The afternoon nap may be a time-honored tradition in warm-weather countries, but try taking one here and the boss and co-workers will conclude you're sick, you've had a little too much vino with lunch, or you're just lazy.
Napping "is not viewed as an acceptable adult daytime activity in our culture," said Rochelle Goldberg, clinical director of the Sleep Disorders Center of the Medical College of Pennsylvania.
But new research indicates the nap may be a lot more valuable than anybody thought -- in fact, it may be a great way to catch up on lost sleep.
"There is an inherent napping tendency in all of us," said David Dinges, a biological psychologist at the University of Pennsylvania and co-author of a 1989 book, "Sleep and Alertness: Chronobiological, Behavioral and Medical Aspects of Napping."
Research on napping is opening some eyes these days, partly because of the findings of the National Commission on Sleep Disorders Research, released earlier this year. The commission found 40 million Americans suffer from chronic sleep disorders, and the consequences "span all aspects of modern society" -- and cost the country at least $15.9 billion in 1990.
"This is a very sleepy country," said June M. Fry, director of the Sleep Disorders Center of the Medical College of Pennsylvania.
Enter the nap. "It can be a way of catching up on your sleep debt," noted Ms. Goldberg.

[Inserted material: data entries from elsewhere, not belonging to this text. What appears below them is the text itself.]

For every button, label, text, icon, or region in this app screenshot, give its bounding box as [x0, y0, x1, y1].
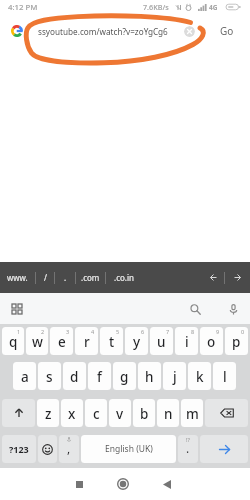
staticText: r: [84, 333, 90, 351]
staticText: a: [21, 368, 29, 386]
staticText: 6: [141, 328, 145, 335]
staticText: 8: [191, 328, 195, 335]
staticText: z: [45, 405, 52, 423]
button[interactable]: Keyboard options: [5, 297, 29, 321]
button[interactable]: Go: [204, 14, 250, 48]
staticText: 9: [216, 328, 220, 335]
staticText: f: [97, 368, 102, 386]
button[interactable]: l: [213, 362, 236, 390]
button[interactable]: ssyoutube.com/watch?v=zoYgCg6: [30, 19, 206, 43]
staticText: .co.in: [114, 272, 134, 283]
button[interactable]: g: [113, 362, 136, 390]
button[interactable]: v: [109, 399, 131, 427]
staticText: 1: [17, 328, 21, 335]
staticText: www.: [7, 272, 28, 283]
button[interactable]: Clear: [184, 26, 195, 37]
button[interactable]: English (UK): [81, 435, 176, 463]
button[interactable]: Next: [225, 262, 250, 293]
staticText: 4G: [209, 3, 218, 12]
button[interactable]: Recents: [62, 471, 96, 497]
button[interactable]: e: [50, 327, 73, 355]
button[interactable]: .: [178, 435, 198, 463]
staticText: .: [64, 272, 67, 283]
button[interactable]: z: [37, 399, 59, 427]
button[interactable]: p: [225, 327, 248, 355]
staticText: u: [157, 333, 166, 351]
staticText: s: [46, 368, 53, 386]
button[interactable]: Search: [183, 297, 207, 321]
staticText: y: [133, 333, 141, 351]
staticText: 0: [241, 328, 245, 335]
button[interactable]: s: [38, 362, 61, 390]
button[interactable]: w: [26, 327, 48, 355]
staticText: e: [58, 333, 66, 351]
button[interactable]: .com: [76, 262, 105, 293]
button[interactable]: k: [188, 362, 211, 390]
button[interactable]: m: [181, 399, 203, 427]
button[interactable]: h: [138, 362, 161, 390]
button[interactable]: c: [85, 399, 107, 427]
staticText: k: [196, 368, 204, 386]
button[interactable]: /: [36, 262, 54, 293]
staticText: n: [164, 405, 173, 423]
staticText: w: [32, 333, 43, 351]
button[interactable]: x: [61, 399, 83, 427]
staticText: 5: [116, 328, 120, 335]
button[interactable]: ,: [59, 435, 79, 463]
staticText: .: [186, 440, 190, 456]
staticText: 4:12 PM: [8, 2, 38, 13]
staticText: ssyoutube.com/watch?v=zoYgCg6: [38, 26, 168, 37]
button[interactable]: i: [175, 327, 198, 355]
button[interactable]: www.: [0, 262, 35, 293]
staticText: t: [109, 333, 115, 351]
button[interactable]: f: [88, 362, 111, 390]
button[interactable]: u: [150, 327, 173, 355]
staticText: .com: [81, 272, 100, 283]
staticText: o: [207, 333, 216, 351]
staticText: v: [116, 405, 124, 423]
button[interactable]: b: [133, 399, 155, 427]
staticText: d: [70, 368, 79, 386]
staticText: English (UK): [105, 443, 153, 455]
staticText: 2: [41, 328, 45, 335]
button[interactable]: j: [163, 362, 186, 390]
staticText: h: [145, 368, 154, 386]
button[interactable]: .: [55, 262, 75, 293]
staticText: !?: [186, 436, 190, 443]
button[interactable]: q: [2, 327, 24, 355]
button[interactable]: r: [75, 327, 98, 355]
button[interactable]: ?123: [2, 435, 36, 463]
staticText: 4: [91, 328, 95, 335]
button[interactable]: Voice input: [221, 297, 245, 321]
staticText: ?123: [9, 443, 29, 455]
staticText: i: [185, 333, 189, 351]
button[interactable]: n: [157, 399, 179, 427]
button[interactable]: o: [200, 327, 223, 355]
button[interactable]: a: [13, 362, 36, 390]
button[interactable]: t: [100, 327, 123, 355]
button[interactable]: Previous: [203, 262, 224, 293]
staticText: /: [44, 272, 47, 283]
staticText: l: [223, 368, 227, 386]
staticText: m: [186, 405, 199, 423]
staticText: g: [120, 368, 129, 386]
staticText: 7.6KB/s: [143, 2, 169, 12]
staticText: q: [9, 333, 18, 351]
button[interactable]: Shift: [2, 399, 35, 427]
button[interactable]: Enter: [200, 435, 248, 463]
button[interactable]: Home: [106, 471, 140, 497]
staticText: Go: [220, 24, 234, 38]
button[interactable]: d: [63, 362, 86, 390]
staticText: p: [232, 333, 241, 351]
button[interactable]: .co.in: [106, 262, 142, 293]
button[interactable]: Emoji: [38, 435, 57, 463]
staticText: ,: [67, 440, 71, 456]
staticText: j: [173, 368, 177, 386]
staticText: 7: [166, 328, 170, 335]
staticText: b: [140, 405, 149, 423]
button[interactable]: y: [125, 327, 148, 355]
staticText: x: [68, 405, 76, 423]
staticText: c: [93, 405, 100, 423]
button[interactable]: Backspace: [205, 399, 248, 427]
button[interactable]: Back: [150, 471, 184, 497]
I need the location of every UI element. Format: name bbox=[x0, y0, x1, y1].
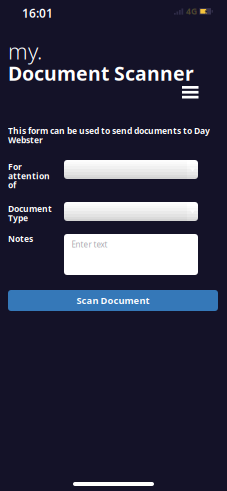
button[interactable]: Select an option bbox=[64, 202, 198, 221]
staticText: of bbox=[8, 179, 16, 191]
button[interactable]: Notes bbox=[64, 234, 198, 275]
staticText: Enter text bbox=[72, 239, 108, 250]
staticText: Document bbox=[8, 203, 52, 215]
staticText: Type bbox=[8, 212, 28, 224]
staticText: Webster bbox=[8, 134, 43, 146]
staticText: Notes bbox=[8, 233, 33, 245]
staticText: For bbox=[8, 161, 22, 173]
staticText: 4G bbox=[186, 6, 197, 17]
staticText: Document Scanner bbox=[8, 60, 194, 86]
button[interactable]: Scan Document bbox=[8, 290, 218, 311]
staticText: Scan Document bbox=[76, 294, 150, 307]
staticText: 16:01 bbox=[22, 5, 53, 21]
staticText: my. bbox=[8, 36, 42, 66]
staticText: This form can be used to send documents … bbox=[8, 125, 210, 137]
button[interactable]: Select an option bbox=[64, 160, 198, 179]
staticText: attention bbox=[8, 170, 50, 182]
button[interactable]: Menu bbox=[175, 79, 206, 106]
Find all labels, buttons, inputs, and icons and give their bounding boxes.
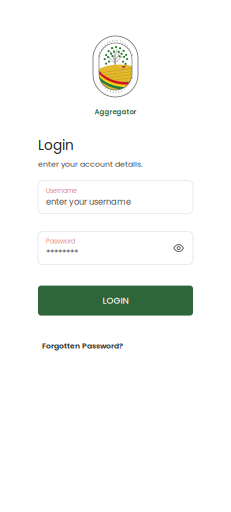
staticText: LOGIN: [102, 294, 128, 307]
button[interactable]: Forgotten Password?: [38, 341, 123, 351]
staticText: ********: [46, 247, 78, 259]
button[interactable]: LOGIN: [38, 286, 193, 316]
staticText: Forgotten Password?: [42, 341, 123, 351]
staticText: Password: [46, 237, 75, 246]
staticText: Login: [38, 136, 74, 155]
staticText: Username: [46, 186, 77, 195]
button[interactable]: Username: [38, 181, 193, 214]
staticText: Aggregator: [94, 107, 136, 117]
button[interactable]: Password: [38, 232, 193, 265]
staticText: enter your username: [46, 196, 131, 208]
staticText: enter your account details.: [38, 159, 143, 170]
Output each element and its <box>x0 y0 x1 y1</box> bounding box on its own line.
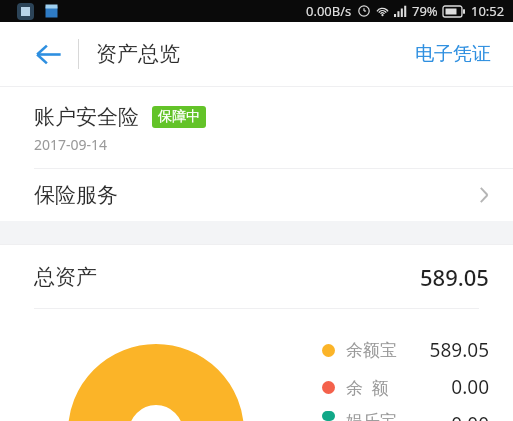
staticText: 资产总览 <box>96 41 180 67</box>
staticText: 保险服务 <box>34 182 118 208</box>
staticText: 0.00 <box>389 374 489 400</box>
staticText: 账户安全险 <box>34 104 139 130</box>
staticText: 589.05 <box>397 337 489 363</box>
staticText: 2017-09-14 <box>34 135 108 154</box>
button[interactable]: 余额宝 <box>322 337 489 363</box>
staticText: 总资产 <box>34 264 97 290</box>
staticText: 娱乐宝 <box>346 411 397 421</box>
button[interactable]: 总资产 <box>0 245 513 308</box>
staticText: 保障中 <box>158 108 200 126</box>
button[interactable]: 保险服务 <box>0 169 513 221</box>
staticText: 10:52 <box>471 2 505 20</box>
staticText: 余 额 <box>346 376 389 399</box>
staticText: 79% <box>412 2 438 20</box>
button[interactable]: 账户安全险 <box>0 87 513 168</box>
button[interactable]: 余 额 <box>322 374 489 400</box>
button[interactable]: Back <box>24 30 72 78</box>
staticText: 电子凭证 <box>415 42 491 66</box>
button[interactable]: 娱乐宝 <box>322 411 489 421</box>
staticText: 589.05 <box>420 262 489 292</box>
staticText: 0.00B/s <box>306 2 352 20</box>
staticText: 0.00 <box>397 411 489 421</box>
staticText: 余额宝 <box>346 340 397 361</box>
button[interactable]: 电子凭证 <box>393 30 513 78</box>
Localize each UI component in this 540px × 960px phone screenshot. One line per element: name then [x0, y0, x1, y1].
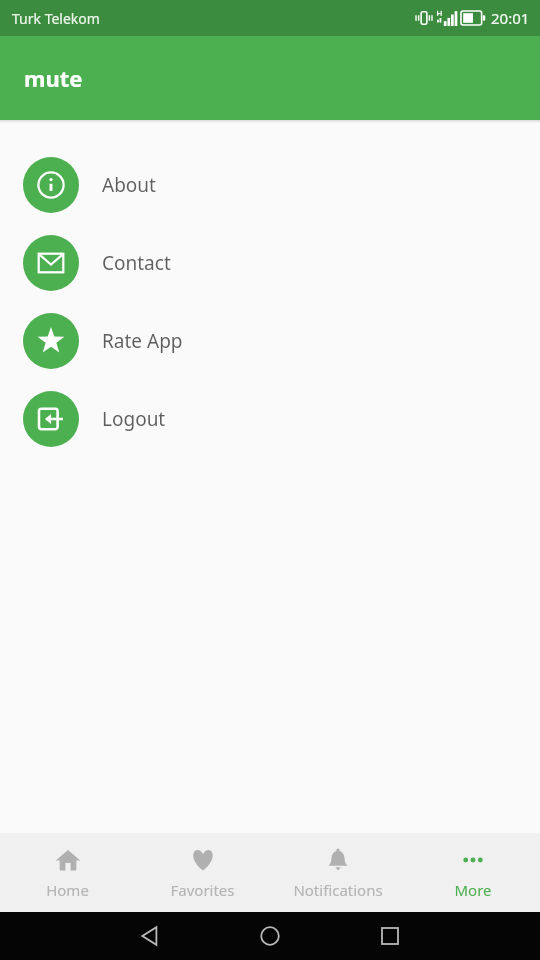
staticText: Turk Telekom: [12, 9, 100, 28]
button[interactable]: More: [405, 839, 540, 906]
button[interactable]: Recents: [330, 912, 450, 960]
button[interactable]: Logout: [0, 380, 540, 458]
staticText: Home: [46, 880, 89, 900]
button[interactable]: Favorites: [135, 839, 270, 906]
button[interactable]: Back: [90, 912, 210, 960]
button[interactable]: Home: [210, 912, 330, 960]
staticText: Rate App: [102, 328, 183, 354]
button[interactable]: Home: [0, 839, 135, 906]
staticText: Contact: [102, 250, 171, 276]
staticText: mute: [24, 63, 83, 93]
button[interactable]: About: [0, 146, 540, 224]
staticText: About: [102, 172, 156, 198]
button[interactable]: Contact: [0, 224, 540, 302]
button[interactable]: Rate App: [0, 302, 540, 380]
button[interactable]: Notifications: [270, 839, 405, 906]
staticText: Logout: [102, 406, 166, 432]
staticText: Favorites: [170, 880, 235, 900]
staticText: 20:01: [491, 8, 530, 28]
staticText: More: [454, 880, 492, 900]
staticText: Notifications: [293, 880, 383, 900]
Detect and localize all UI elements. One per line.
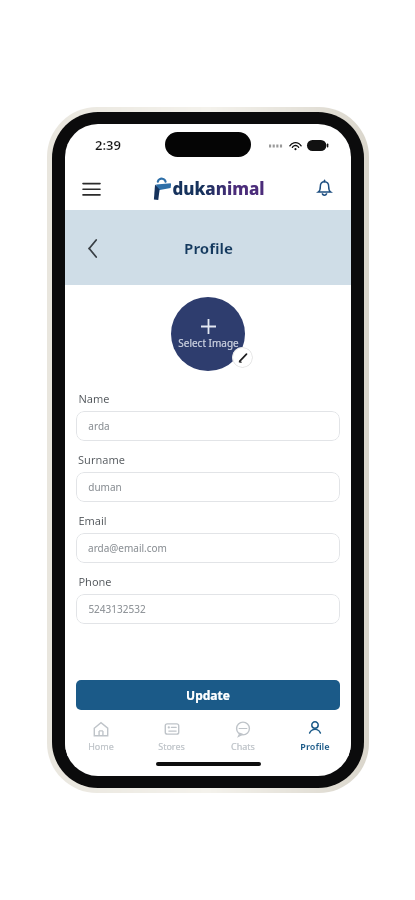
staticText: 5243132532 <box>88 602 146 616</box>
staticText: Update <box>186 687 230 703</box>
staticText: Profile <box>300 740 330 752</box>
staticText: arda <box>88 419 110 433</box>
staticText: Name <box>78 391 110 406</box>
button[interactable]: 5243132532 <box>76 594 340 624</box>
staticText: 2:39 <box>95 136 121 154</box>
button[interactable]: Profile <box>279 716 351 756</box>
button[interactable]: Chats <box>207 716 279 756</box>
staticText: Surname <box>78 452 125 467</box>
button[interactable]: Update <box>76 680 340 710</box>
button[interactable]: Menu <box>73 170 109 206</box>
button[interactable]: Home <box>65 716 136 756</box>
button[interactable]: Edit image <box>232 347 253 368</box>
staticText: dukanimal <box>172 177 265 200</box>
staticText: Email <box>78 513 107 528</box>
staticText: Home <box>88 740 114 752</box>
button[interactable]: Notifications <box>307 171 341 205</box>
staticText: duman <box>88 480 122 494</box>
staticText: Chats <box>231 740 255 752</box>
staticText: Stores <box>158 740 185 752</box>
button[interactable]: Stores <box>136 716 207 756</box>
staticText: Phone <box>78 574 112 589</box>
staticText: Select Image <box>178 336 239 350</box>
staticText: arda@email.com <box>88 541 167 555</box>
button[interactable]: arda <box>76 411 340 441</box>
button[interactable]: Back <box>75 230 111 266</box>
button[interactable]: arda@email.com <box>76 533 340 563</box>
button[interactable]: duman <box>76 472 340 502</box>
button[interactable]: Select Image <box>171 297 245 371</box>
staticText: Profile <box>184 238 233 258</box>
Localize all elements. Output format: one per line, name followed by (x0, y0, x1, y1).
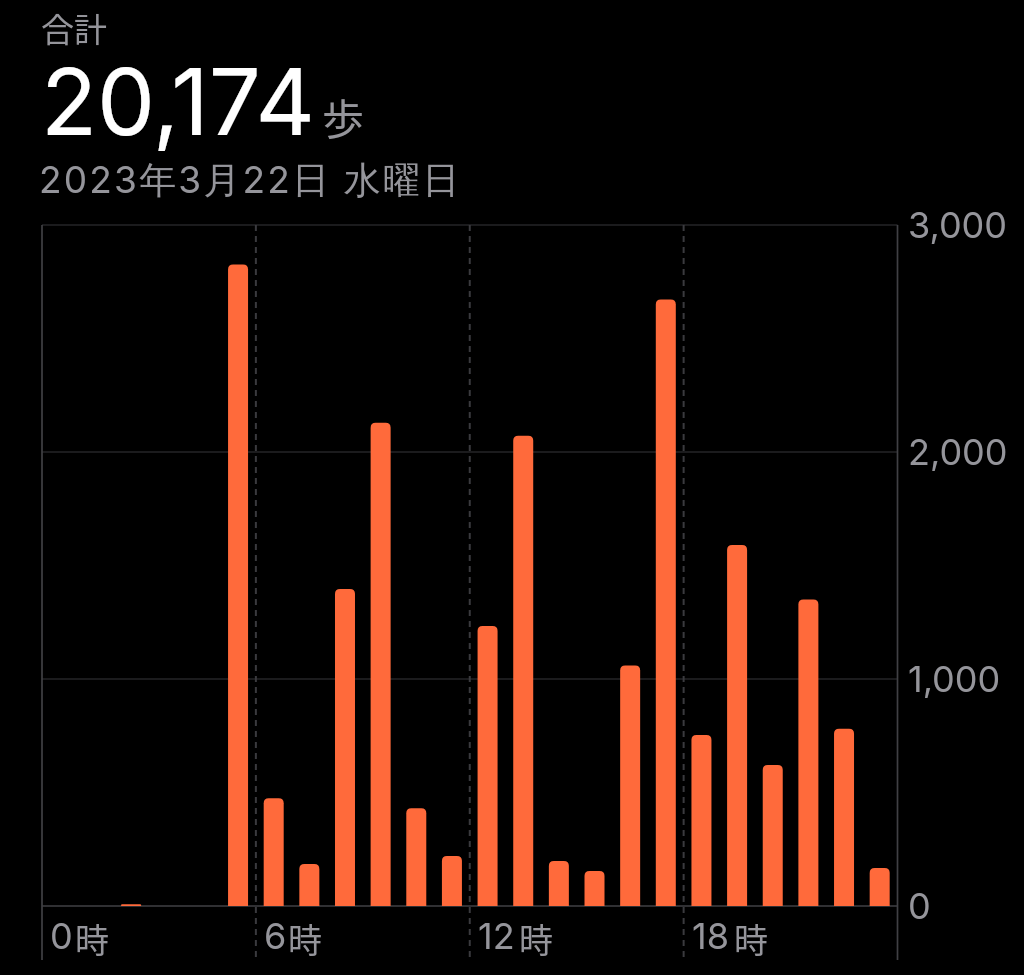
staticText: 20,174 (41, 46, 315, 157)
staticText: 2023年3月22日 水曜日 (39, 157, 462, 204)
staticText: 時 (734, 914, 768, 963)
staticText: 3,000 (908, 203, 1008, 247)
staticText: 18 (692, 914, 729, 958)
button[interactable]: Hourly step chart (42, 225, 898, 960)
staticText: 12 (478, 914, 515, 958)
staticText: 時 (288, 914, 322, 963)
staticText: 0 (908, 884, 931, 928)
staticText: 時 (519, 914, 553, 963)
staticText: 6 (264, 914, 287, 958)
staticText: 時 (75, 914, 109, 963)
staticText: 合計 (41, 4, 107, 52)
staticText: 1,000 (908, 657, 1001, 701)
staticText: 歩 (322, 86, 365, 147)
staticText: 2,000 (908, 430, 1008, 474)
staticText: 0 (50, 914, 73, 958)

Don't get them wrong -- every expert still says a good night's sleep is the ideal solution. But if for some reason that seven or eight hours of slumber eludes you, "it's better to take a nap than not to," said Ms. Fry.
Because afternoon napping tends to be rich in the most restful phase of slow-wave sleep, in which brain activity slows to a crawl, it's a particularly effective tool for catching up on lost slumber. Experts say a short nap in the afternoon actually leaves you "more" rested than the same amount of time tacked onto your morning sleep.
The only problem with taking a nap is that you can expect to feel groggy and disoriented for five to 15 minutes after waking up, a phenomenon known as sleep inertia. Mr. Dinges suggests giving yourself at least 15 minutes to overcome this inertia before driving, making a presentation or doing anything else that requires concentration and alertness. But then once you've overcome the inertia you'll find a bonus: "Performance improves, sometimes quite dramatically."